For BFS, first open the exact STAT-TAB table and use the table-specific API address. Do not guess the endpoint.

my_bfs_table:
  source_name: My BFS table
  enabled: true
  type: pxweb_query
  format: PX-Web API / CSV
  endpoint: https://www.pxweb.bfs.admin.ch/api/v1/en/path/to/table.px
  query:
    - code: Jahr
      selection:
        filter: item
        values: ["2024"]
  response:
    format: CSV
  documentation:
    url: https://www.pxweb.bfs.admin.ch
    access_path: Table-specific PX-Web endpoint
    license_or_terms: BFS terms
    geographic_reference: Switzerland / dataset dependent
    update_logic: Dataset dependent

Run It

python scripts/ingest.py --list
python scripts/ingest.py --source my_csv_source

In the local virtual environment on Windows, use:

.\.venv\Scripts\python.exe scripts\ingest.py --source my_csv_source

What To Document

For every new source, fill out the documentation block.

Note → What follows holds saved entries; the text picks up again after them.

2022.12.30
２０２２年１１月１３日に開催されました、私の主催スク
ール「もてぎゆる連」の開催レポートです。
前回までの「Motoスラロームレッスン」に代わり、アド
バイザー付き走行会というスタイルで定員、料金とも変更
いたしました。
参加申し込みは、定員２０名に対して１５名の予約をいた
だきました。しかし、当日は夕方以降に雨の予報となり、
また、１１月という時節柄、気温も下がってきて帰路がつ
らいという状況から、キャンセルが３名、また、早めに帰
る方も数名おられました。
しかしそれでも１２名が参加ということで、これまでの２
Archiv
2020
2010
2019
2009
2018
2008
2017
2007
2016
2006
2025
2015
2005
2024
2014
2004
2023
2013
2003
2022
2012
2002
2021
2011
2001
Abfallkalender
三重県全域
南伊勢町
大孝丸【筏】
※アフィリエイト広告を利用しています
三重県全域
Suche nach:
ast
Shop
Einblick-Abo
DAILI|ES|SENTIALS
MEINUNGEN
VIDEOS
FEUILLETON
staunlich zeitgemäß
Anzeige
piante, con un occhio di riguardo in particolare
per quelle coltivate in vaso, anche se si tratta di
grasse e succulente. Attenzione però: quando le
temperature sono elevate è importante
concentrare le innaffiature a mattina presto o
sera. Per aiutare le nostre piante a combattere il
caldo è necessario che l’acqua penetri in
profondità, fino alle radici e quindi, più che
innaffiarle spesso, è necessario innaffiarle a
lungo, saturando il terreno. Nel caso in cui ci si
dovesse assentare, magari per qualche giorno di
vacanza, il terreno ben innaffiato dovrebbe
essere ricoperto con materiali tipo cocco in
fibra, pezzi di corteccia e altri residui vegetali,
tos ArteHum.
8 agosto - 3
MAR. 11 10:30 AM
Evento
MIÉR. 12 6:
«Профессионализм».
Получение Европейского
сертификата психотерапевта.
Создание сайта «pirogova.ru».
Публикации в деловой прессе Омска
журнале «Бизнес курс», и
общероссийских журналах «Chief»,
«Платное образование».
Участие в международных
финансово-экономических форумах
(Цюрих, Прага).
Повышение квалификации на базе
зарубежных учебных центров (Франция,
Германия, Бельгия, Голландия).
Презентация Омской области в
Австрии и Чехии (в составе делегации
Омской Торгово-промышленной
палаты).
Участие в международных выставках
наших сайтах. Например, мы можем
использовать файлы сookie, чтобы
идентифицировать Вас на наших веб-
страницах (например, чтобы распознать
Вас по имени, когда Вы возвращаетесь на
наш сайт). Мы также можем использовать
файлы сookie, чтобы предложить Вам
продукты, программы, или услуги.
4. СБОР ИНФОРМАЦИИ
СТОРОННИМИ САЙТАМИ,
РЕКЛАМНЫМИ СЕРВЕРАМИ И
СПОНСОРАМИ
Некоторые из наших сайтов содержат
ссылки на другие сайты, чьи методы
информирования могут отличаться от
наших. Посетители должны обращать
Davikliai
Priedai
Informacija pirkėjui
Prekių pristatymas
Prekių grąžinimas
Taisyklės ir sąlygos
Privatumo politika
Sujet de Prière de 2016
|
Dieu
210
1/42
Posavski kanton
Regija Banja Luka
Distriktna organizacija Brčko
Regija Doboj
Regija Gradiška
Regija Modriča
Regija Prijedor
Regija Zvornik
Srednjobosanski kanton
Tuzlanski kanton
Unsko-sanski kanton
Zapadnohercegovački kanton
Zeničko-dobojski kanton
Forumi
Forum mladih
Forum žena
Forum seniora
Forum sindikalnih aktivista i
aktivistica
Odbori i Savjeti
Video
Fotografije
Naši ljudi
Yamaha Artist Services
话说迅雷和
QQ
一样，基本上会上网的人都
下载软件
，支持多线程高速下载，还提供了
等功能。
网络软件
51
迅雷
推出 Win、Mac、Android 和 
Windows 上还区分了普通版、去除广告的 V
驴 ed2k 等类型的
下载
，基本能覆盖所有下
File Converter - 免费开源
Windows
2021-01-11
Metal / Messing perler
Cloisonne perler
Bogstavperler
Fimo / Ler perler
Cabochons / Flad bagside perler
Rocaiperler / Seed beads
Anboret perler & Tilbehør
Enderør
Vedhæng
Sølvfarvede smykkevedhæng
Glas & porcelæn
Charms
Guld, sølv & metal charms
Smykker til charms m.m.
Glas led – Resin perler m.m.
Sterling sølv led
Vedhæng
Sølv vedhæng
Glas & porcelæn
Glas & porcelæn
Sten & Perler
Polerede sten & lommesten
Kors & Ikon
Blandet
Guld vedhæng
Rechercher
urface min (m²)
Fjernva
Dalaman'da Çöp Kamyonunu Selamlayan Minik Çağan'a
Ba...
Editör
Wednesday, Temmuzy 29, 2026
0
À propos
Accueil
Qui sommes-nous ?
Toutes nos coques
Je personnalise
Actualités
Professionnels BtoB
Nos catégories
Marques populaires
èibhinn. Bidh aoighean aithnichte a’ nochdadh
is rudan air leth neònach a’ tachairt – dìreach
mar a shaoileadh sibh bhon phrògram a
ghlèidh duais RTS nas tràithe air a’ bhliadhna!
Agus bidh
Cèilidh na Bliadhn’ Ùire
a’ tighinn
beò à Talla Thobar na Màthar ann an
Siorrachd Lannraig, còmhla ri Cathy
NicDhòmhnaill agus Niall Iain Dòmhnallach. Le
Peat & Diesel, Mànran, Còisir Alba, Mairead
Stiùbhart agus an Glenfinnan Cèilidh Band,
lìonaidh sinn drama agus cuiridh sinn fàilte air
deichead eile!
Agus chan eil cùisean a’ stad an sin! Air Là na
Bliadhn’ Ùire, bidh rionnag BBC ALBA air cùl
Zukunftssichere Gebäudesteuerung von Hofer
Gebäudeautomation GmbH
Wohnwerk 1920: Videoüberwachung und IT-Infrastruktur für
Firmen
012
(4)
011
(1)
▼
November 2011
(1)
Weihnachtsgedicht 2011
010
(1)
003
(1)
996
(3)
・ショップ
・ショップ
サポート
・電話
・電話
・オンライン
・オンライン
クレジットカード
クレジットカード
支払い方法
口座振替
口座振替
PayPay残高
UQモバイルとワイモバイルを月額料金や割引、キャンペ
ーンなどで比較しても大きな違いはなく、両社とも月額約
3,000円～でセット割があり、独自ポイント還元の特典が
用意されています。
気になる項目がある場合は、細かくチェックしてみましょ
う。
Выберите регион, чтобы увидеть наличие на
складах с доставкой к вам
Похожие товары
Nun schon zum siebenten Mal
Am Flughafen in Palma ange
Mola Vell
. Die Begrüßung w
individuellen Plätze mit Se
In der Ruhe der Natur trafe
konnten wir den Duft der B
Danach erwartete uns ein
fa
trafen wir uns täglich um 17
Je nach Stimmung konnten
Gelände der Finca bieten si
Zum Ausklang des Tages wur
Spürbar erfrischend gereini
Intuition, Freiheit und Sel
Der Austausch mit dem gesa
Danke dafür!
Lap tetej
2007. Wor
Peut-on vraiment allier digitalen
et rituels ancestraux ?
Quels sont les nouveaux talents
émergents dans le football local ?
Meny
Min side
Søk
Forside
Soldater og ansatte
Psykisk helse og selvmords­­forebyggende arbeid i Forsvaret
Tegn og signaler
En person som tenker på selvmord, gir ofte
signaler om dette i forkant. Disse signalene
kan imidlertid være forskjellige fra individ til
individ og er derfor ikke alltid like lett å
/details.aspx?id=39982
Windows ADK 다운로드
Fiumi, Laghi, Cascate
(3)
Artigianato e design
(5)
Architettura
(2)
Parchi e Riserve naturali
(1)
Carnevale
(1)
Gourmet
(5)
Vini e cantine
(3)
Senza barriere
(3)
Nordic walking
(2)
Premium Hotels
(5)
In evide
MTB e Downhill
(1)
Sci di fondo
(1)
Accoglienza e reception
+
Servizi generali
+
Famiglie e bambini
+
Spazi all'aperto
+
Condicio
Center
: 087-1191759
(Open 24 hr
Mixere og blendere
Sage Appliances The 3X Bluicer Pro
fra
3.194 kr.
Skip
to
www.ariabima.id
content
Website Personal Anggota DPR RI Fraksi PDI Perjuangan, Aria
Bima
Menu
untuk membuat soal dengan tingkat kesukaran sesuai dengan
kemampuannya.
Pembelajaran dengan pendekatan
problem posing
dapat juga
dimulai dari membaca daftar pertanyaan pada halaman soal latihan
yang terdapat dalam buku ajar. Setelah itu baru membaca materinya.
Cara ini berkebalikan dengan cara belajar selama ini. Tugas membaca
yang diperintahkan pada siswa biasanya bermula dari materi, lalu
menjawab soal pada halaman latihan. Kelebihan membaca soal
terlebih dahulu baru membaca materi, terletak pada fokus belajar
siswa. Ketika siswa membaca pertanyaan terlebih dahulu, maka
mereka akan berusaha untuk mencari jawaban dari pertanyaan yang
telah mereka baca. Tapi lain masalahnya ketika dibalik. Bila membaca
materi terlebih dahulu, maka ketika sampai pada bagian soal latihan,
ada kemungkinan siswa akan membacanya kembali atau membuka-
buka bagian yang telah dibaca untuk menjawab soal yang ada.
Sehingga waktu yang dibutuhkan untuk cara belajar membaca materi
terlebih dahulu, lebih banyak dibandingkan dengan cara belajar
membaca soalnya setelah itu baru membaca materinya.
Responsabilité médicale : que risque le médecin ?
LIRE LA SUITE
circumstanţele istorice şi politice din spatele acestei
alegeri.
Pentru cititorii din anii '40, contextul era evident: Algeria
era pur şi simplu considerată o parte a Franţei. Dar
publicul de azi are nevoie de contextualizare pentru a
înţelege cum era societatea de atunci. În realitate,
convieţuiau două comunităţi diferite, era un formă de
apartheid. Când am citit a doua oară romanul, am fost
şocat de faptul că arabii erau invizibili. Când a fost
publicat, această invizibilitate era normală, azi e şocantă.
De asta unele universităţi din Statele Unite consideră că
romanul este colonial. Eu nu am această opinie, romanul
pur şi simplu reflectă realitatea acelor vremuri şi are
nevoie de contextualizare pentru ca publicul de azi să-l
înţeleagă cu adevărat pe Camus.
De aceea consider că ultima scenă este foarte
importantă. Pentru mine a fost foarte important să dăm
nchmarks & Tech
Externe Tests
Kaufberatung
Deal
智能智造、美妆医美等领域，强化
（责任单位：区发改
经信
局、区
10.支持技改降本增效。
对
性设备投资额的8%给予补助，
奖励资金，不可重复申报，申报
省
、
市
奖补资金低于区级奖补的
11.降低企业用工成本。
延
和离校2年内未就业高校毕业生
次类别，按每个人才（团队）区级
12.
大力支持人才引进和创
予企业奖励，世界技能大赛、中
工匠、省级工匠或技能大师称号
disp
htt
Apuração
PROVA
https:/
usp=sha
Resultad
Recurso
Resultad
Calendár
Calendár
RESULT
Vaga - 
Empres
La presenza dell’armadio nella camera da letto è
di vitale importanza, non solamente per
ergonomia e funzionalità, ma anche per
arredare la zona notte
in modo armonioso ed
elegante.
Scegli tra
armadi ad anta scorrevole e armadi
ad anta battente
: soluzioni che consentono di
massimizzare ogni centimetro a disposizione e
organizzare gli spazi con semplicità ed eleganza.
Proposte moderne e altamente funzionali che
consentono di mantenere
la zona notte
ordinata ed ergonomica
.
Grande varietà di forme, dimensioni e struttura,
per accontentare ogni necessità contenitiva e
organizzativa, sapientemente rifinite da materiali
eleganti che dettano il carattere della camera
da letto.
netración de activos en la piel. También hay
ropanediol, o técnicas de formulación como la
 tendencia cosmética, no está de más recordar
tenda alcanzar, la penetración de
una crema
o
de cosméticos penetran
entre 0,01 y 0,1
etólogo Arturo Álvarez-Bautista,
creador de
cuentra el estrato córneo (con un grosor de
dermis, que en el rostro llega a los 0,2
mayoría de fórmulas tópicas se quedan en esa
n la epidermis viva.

The most important fields are:

Field Why it matters
url Official documentation or landing page.
access_path Exact API path, file URL, query, or table route.
license_or_terms Reuse conditions for the hackathon result.
geographic_reference Switzerland, canton, municipality, station, polygon, etc.
update_logic How often or under what process the source changes.

This is the difference between "we downloaded a file" and "we can reproduce and defend the data lineage."